(Given entries Opens)

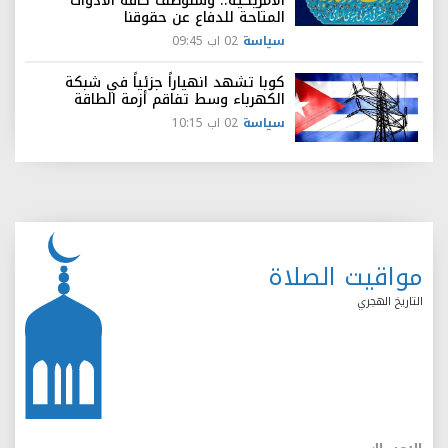
الأمريكية.. وسنوظف كافة الأدوات
المتاحة للدفاع عن حقوقنا
سياسة
02 اب 09:45
كوبا تشهد انهياراً جزئياً في شبكة
الكهرباء وسط تفاقم أزمة الطاقة
سياسة
02 اب 10:15
مواقيت الصلاة
التاريخ الهجري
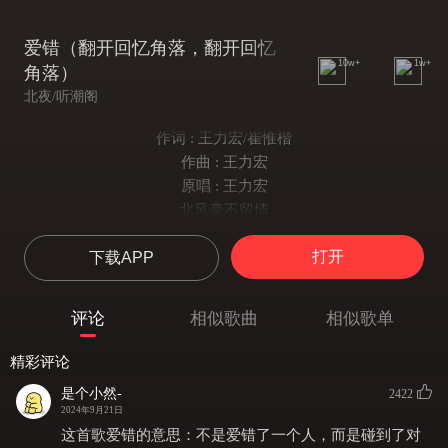
爱错（翻开回忆角落，翻开回忆
10w+
1w+
角落）
北夜/听潮阁
作词 : 王力宏/崔惟楷
作曲 : 王力宏
原唱 : 王力宏
北风毫不留情
把叶子吹落
打开
下载APP
脆弱的她选择了逃脱
叶子失去消息 风才感觉寂寞
整个冬天 北风的痛没人能说
评论
相似歌曲
相似歌单
我从来没想过 我会这样做
从来没爱过 所以爱错
精彩评论
我从哪里起飞 从哪里降落
是个小然-
2422
多少不能原谅的错 却不能重来过
2024年9月21日
翻开回忆角落 完美的生活
这首歌爱错的意思：不是爱错了一个人，而是碰到了对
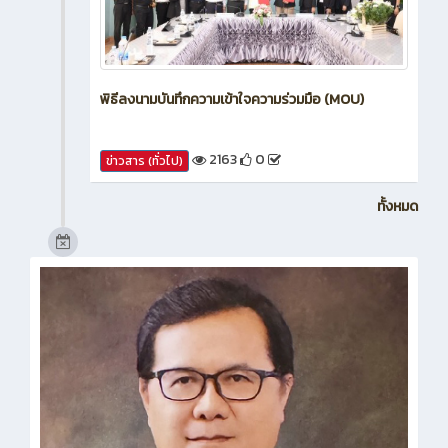
พิธีลงนามบันทึกความเข้าใจความร่วมมือ (MOU)
2163
0
ข่าวสาร (ทั่วไป)
ทั้งหมด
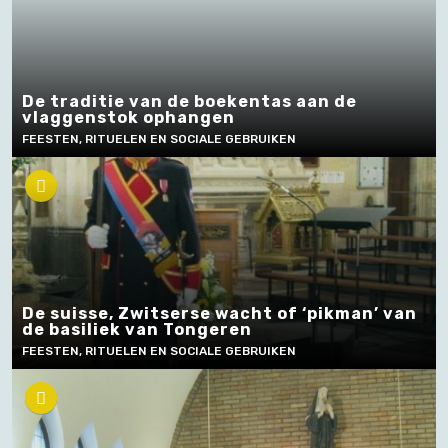
De traditie van de boekentas aan de
vlaggenstok ophangen
FEESTEN, RITUELEN EN SOCIALE GEBRUIKEN
De suisse, Zwitserse wacht of ‘pikman’ van
de basiliek van Tongeren
FEESTEN, RITUELEN EN SOCIALE GEBRUIKEN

(Given entries Closes)

• _Activity_: From the records above, output only the lines starting at the one containing "02 اب 10:15" and ending at the one containing "多少不能原谅的错 却不能重来过", word for word. Pictures stay out.

• _Task output_:
02 اب 10:15
مواقيت الصلاة
التاريخ الهجري
爱错（翻开回忆角落，翻开回忆
10w+
1w+
角落）
北夜/听潮阁
作词 : 王力宏/崔惟楷
作曲 : 王力宏
原唱 : 王力宏
北风毫不留情
把叶子吹落
打开
下载APP
脆弱的她选择了逃脱
叶子失去消息 风才感觉寂寞
整个冬天 北风的痛没人能说
评论
相似歌曲
相似歌单
我从来没想过 我会这样做
从来没爱过 所以爱错
精彩评论
我从哪里起飞 从哪里降落
是个小然-
2422
多少不能原谅的错 却不能重来过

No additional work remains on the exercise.